Valparaiso Law School announced its plans to close less than a month after the Tennessee Higher Education Commission rejected its plan to transfer to a public university in that state.
Valparaiso University announced Tuesday that Valparaiso Law School will close following an unsuccessful attempt to transfer the law school to Middle Tennessee State University.
The law school is working with the Higher Learning Commission and the American Bar Association to develop a teach-out plan that will ensure the remaining 100 second- and third-year students finish their degrees.
That plan could take a number of forms, according to Mark Heckler, president of Valparaiso University in northwestern Indiana. Once approved, the plan will dictate the timeline for the school’s closure.
“We really need to spend time with the accreditors, spend time with the students to talk about our options with how to proceed,” he said.
In 2017, Valparaiso Law School announced that it would no longer admit new students. Remaining students have the option to transfer out of the law school, and current faculty and staff have signed an agreement with the university to stay until the end of this academic year, which included an “incentive for them to stay,” Heckler said.
One potential teach-out arrangement would be to retain a group of faculty members to teach the level-three curriculum that remaining students will need to graduate after this year. Valparaiso is one of six law schools in the greater Chicago area, and another option would be to have students complete their coursework at one of the nearby law schools and transfer the credits back so that Valparaiso can confer their degrees.
The Board of Directors of Valparaiso University ultimately made the decision to close the law school.
“This has been an extremely difficult decision and is the result of several years of careful discernment,” Frederick Kraegel, chairman of the Board of Directors of Valparaiso University, said in a press release. “We have explored a number of strategic alternatives. Despite these efforts, we have not been able to achieve a more positive outcome.”
The closure was announced less than a month after the Tennessee Higher Education Commission rejected a proposal to transfer the law school to Middle Tennessee State. The law school announced its intent to transfer in June. At the time, there was some speculation about whether Tennessee needed another law school in addition to the six the state already has.
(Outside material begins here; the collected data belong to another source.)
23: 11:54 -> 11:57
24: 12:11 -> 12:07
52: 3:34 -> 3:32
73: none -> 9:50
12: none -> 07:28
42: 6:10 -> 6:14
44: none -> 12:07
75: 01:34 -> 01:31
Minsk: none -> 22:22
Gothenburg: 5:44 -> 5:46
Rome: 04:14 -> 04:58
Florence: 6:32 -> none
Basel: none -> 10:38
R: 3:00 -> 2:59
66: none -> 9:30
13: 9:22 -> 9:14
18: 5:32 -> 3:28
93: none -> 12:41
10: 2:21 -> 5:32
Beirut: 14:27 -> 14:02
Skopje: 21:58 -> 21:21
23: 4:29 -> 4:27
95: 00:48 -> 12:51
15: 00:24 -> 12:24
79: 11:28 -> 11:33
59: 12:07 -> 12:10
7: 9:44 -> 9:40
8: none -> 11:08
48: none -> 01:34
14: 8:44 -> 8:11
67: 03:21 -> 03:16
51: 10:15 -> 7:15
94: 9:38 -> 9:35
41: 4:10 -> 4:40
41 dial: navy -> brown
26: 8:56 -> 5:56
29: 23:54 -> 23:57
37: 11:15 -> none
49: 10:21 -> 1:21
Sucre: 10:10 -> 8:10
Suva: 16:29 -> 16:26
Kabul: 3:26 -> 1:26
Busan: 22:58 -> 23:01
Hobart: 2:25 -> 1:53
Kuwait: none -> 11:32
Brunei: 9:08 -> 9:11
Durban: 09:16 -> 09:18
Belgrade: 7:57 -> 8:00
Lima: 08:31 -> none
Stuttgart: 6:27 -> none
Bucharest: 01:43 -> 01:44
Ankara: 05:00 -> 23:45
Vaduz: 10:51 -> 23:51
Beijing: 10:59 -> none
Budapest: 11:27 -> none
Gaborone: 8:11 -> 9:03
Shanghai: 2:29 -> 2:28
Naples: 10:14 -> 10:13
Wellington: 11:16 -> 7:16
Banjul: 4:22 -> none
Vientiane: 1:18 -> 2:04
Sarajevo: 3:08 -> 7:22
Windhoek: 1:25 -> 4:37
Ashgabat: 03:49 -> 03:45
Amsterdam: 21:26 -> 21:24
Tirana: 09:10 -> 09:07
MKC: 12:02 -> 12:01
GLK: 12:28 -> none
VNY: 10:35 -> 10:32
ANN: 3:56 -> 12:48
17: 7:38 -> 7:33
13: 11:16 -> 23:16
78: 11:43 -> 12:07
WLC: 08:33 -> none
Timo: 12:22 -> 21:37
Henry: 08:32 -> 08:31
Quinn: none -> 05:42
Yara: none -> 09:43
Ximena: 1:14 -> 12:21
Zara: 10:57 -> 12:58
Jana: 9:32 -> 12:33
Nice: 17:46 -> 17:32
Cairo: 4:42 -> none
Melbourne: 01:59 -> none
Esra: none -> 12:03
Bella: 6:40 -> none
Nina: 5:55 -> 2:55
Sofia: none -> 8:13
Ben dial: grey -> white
Such concerns ultimately influenced the commission’s decision; Nashville Public Radio reported that several lawyers and law schools in Memphis and Knoxville who consulted on the commission's decision were concerned about a potentially watered-down law school market in the state.
Heckler met with law students and faculty on Monday and said that given the Tennessee commission’s decision, they were not surprised by the closure announcement.
“I think especially the faculty and staff understood that this would be the only option for the board,” Heckler said. “Students had been following each of the steps here on Middle Tennessee, and I think they too had reached that conclusion. It doesn’t make it any easier. Everybody here is very sad, very disappointed.”
The university will convene a task force in the spring to determine how best to use the law school buildings.
Valparaiso is not the first law school to close its doors in recent years -- Whittier Law School announced its plans to close in 2017. The external pressures facing Whittier and Valparaiso are similar: there is less demand for law degrees, and the student applicant pool is less impressive than it used to be.
The 2008 recession hit the law market hard, said Kyle McEntee, executive director of Law School Transparency, a consumer advocacy nonprofit.
“Law schools, for a long time, were able to expand without regard for any market pressure,” McEntee said. “They had access to a student loan system where students could borrow as much as they needed to get through law school. They operated with a presumption that law school was a ticket to financial security.”
After the recession, this was no longer the case. According to Law School Transparency data, legal education enrollment peaked in 2010 at 52,000 students and took a sharp decline through 2014. Since, enrollment numbers have plateaued around 37,000 students, but the enrollment decline caused a “financial shock” to the law school system, McEntee said.
“Law schools were forced make enrollment decisions,” he said. “Many schools made choices to enroll people who had no business being in law school. Their predictors showed a high likelihood of [those students] not passing the bar exam, which makes it textbook exploitation.”
Valparaiso Law School was one of those schools. In 2016, the ABA sanctioned the school for admitting students who were unlikely to succeed.
“When you have fewer students applying to law schools, there’s a cascading effect,” Heckler said. Elite law schools began to enroll less qualified applicants, causing middle-tier schools like Valparaiso to reach even lower.
The number of law school applicants has also steadily declined since 2003, and, in 2016, 42,800 of 52,800 applicants were admitted to law school. Admissions standards have relaxed significantly; in 2003-04, the national acceptance rate was 55.6 percent, and it peaked at 78.1 percent in 2013-14. In 2015-16, it was 75.8 percent.
McEntee said more law schools are likely to close.
"I do think we’ll see more school closures. I will not predict which ones they are, because it depends on a number of factors including support from a central university and their desire to see a school stay open, or support from the state," he said. "It’s the independent schools that are really struggling most. Will we see a well-regarded regional school close? It wouldn't surprise me."